Shen Binglin, Liu Shaowen, Li Yanping, Pan Ying, Lu Yuan, Hu Rui, Qu Junle, Liu Liwei
Key Laboratory of Optoelectronic Devices and Systems of Guangdong Province and Ministry of Education, College of Physics and Optoelectronic Engineering, Shenzhen University, 518060, Shenzhen, China.
Shenzhen Meitu Innovation Technology LTD, 518060, Shenzhen, China.
Light Sci Appl. 2022 Mar 29;11(1):76. doi: 10.1038/s41377-022-00768-x.
Laser scanning microscopy has inherent tradeoffs between imaging speed, field of view (FOV), and spatial resolution due to the limitations of sophisticated mechanical and optical setups, and deep learning networks have emerged to overcome these limitations without changing the system. Here, we demonstrate deep learning autofluorescence-harmonic microscopy (DLAM) based on self-alignment attention-guided residual-in-residual dense generative adversarial networks to close the gap between speed, FOV, and quality. Using the framework, we demonstrate label-free large-field multimodal imaging of clinicopathological tissues with enhanced spatial resolution and running time advantages. Statistical quality assessments show that the attention-guided residual dense connections minimize the persistent noise, distortions, and scanning fringes that degrade the autofluorescence-harmonic images and avoid reconstruction artifacts in the output images. With the advantages of high contrast, high fidelity, and high speed in image reconstruction, DLAM can act as a powerful tool for the noninvasive evaluation of diseases, neural activity, and embryogenesis.

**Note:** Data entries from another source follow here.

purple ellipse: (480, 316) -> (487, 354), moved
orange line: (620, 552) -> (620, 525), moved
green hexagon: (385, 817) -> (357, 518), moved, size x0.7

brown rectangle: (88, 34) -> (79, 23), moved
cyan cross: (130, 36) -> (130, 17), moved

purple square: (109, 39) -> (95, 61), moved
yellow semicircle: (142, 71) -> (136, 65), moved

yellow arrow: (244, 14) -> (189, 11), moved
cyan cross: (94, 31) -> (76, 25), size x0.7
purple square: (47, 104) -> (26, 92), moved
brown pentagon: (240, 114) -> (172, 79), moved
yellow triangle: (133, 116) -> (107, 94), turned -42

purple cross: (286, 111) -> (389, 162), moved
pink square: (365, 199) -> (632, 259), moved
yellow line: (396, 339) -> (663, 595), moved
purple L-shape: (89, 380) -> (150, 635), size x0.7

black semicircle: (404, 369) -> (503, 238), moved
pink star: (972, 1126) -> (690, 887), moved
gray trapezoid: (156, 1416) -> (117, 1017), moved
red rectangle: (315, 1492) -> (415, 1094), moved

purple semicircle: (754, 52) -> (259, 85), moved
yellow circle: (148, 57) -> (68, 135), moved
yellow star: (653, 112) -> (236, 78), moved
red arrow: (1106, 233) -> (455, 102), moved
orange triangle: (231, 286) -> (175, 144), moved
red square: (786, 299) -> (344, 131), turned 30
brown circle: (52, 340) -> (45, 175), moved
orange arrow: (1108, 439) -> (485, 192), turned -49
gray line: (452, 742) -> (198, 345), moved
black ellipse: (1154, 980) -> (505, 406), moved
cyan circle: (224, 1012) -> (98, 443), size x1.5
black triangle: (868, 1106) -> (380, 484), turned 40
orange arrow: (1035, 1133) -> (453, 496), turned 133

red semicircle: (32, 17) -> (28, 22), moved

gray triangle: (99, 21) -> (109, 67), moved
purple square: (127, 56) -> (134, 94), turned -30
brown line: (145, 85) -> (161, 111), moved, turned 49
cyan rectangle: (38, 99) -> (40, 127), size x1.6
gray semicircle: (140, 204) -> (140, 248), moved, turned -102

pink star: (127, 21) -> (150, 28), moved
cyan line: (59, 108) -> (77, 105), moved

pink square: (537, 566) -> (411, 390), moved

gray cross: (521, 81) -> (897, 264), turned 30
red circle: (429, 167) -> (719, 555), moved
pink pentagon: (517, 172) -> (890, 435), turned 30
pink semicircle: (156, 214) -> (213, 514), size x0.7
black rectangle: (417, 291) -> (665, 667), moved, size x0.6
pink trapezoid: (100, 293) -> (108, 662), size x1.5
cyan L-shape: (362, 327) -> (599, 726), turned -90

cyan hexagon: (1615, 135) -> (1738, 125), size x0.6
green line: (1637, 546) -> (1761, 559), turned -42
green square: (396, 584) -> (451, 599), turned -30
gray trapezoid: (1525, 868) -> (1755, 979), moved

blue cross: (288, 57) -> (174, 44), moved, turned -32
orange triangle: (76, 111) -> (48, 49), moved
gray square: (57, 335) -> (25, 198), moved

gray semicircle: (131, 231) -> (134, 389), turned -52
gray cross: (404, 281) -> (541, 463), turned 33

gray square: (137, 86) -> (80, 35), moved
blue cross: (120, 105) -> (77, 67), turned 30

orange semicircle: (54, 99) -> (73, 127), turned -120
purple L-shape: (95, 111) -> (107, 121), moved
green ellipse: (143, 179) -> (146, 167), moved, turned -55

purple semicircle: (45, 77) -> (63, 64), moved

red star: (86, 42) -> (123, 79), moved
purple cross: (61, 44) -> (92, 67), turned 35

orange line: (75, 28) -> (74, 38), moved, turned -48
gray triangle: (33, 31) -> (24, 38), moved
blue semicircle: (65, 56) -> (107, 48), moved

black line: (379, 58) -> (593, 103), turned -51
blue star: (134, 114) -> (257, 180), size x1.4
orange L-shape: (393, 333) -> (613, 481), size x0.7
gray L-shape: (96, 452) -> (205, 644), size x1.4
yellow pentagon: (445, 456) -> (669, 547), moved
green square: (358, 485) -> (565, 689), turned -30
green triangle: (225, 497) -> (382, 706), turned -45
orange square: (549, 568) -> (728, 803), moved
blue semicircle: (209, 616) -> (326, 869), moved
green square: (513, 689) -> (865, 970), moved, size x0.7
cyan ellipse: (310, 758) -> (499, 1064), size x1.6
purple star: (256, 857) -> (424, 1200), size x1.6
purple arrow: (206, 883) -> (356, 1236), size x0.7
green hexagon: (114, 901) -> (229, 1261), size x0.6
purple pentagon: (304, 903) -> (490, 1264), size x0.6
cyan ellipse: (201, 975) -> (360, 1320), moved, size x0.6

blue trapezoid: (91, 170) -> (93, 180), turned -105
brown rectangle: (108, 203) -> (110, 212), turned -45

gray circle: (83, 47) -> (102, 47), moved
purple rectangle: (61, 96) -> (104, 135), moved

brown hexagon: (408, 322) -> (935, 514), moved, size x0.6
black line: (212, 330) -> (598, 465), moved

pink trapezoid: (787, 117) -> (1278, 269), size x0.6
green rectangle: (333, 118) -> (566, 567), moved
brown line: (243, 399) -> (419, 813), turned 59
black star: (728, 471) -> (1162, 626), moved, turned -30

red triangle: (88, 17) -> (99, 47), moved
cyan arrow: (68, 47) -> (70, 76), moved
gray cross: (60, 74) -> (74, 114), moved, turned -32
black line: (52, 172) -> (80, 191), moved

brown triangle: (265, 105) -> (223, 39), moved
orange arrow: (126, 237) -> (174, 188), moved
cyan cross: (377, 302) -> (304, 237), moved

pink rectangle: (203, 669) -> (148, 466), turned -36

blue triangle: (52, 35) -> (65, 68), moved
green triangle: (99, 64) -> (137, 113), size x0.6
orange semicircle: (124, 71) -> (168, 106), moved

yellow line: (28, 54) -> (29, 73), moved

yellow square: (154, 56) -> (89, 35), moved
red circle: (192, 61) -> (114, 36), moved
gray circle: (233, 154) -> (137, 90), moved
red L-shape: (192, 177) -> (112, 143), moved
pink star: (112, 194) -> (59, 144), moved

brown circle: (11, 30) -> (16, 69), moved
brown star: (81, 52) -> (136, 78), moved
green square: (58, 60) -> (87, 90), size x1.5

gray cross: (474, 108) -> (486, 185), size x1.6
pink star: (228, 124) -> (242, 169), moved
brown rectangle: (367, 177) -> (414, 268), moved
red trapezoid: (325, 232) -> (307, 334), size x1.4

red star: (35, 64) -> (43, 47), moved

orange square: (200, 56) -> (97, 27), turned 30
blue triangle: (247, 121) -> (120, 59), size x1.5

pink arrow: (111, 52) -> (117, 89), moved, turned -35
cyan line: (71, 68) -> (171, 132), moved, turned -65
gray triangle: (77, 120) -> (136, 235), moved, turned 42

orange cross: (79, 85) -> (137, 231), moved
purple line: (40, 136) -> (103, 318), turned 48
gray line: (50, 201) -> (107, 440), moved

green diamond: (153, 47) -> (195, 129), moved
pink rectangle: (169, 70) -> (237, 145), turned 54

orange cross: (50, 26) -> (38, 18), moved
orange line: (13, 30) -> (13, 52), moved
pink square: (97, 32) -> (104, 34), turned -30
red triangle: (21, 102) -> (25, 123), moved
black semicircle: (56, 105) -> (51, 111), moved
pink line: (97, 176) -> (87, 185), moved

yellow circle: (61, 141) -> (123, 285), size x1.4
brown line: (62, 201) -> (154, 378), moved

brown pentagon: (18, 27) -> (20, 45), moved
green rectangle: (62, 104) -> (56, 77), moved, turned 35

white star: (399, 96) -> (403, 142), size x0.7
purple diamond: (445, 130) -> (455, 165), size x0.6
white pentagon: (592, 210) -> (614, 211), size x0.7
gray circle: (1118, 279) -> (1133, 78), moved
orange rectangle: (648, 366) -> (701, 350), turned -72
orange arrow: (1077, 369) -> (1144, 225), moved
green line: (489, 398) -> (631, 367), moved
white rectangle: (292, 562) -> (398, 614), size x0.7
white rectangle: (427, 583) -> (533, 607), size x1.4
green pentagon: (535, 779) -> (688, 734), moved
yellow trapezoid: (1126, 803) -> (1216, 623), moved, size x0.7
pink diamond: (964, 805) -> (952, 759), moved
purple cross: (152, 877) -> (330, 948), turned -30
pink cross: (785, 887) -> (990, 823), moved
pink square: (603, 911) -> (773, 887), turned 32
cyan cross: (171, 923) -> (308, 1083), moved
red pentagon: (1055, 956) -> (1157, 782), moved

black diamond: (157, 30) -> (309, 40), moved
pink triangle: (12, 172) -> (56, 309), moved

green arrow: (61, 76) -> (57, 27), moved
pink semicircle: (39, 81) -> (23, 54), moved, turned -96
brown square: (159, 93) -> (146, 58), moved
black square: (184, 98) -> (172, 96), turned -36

由于复杂的机械和光学装置的限制,激光扫描显微镜在成像速度、视野(FOV)和空间分辨率之间存在固有的权衡,而深度学习网络已出现以在不改变系统的情况下克服这些限制。在此,我们展示了基于自对准注意力引导的残差内残差密集生成对抗网络的深度学习自发荧光谐波显微镜(DLAM),以缩小速度、视野和质量之间的差距。使用该框架,我们展示了具有增强空间分辨率和运行时间优势的临床病理组织的无标记大视野多模态成像。统计质量评估表明,注意力引导的残差密集连接可将降低自发荧光谐波图像质量的持续噪声、失真和扫描条纹降至最低,并避免输出图像中的重建伪影。凭借在图像重建中具有高对比度、高保真度和高速度的优势,DLAM可成为用于疾病、神经活动和胚胎发育的无创评估的强大工具。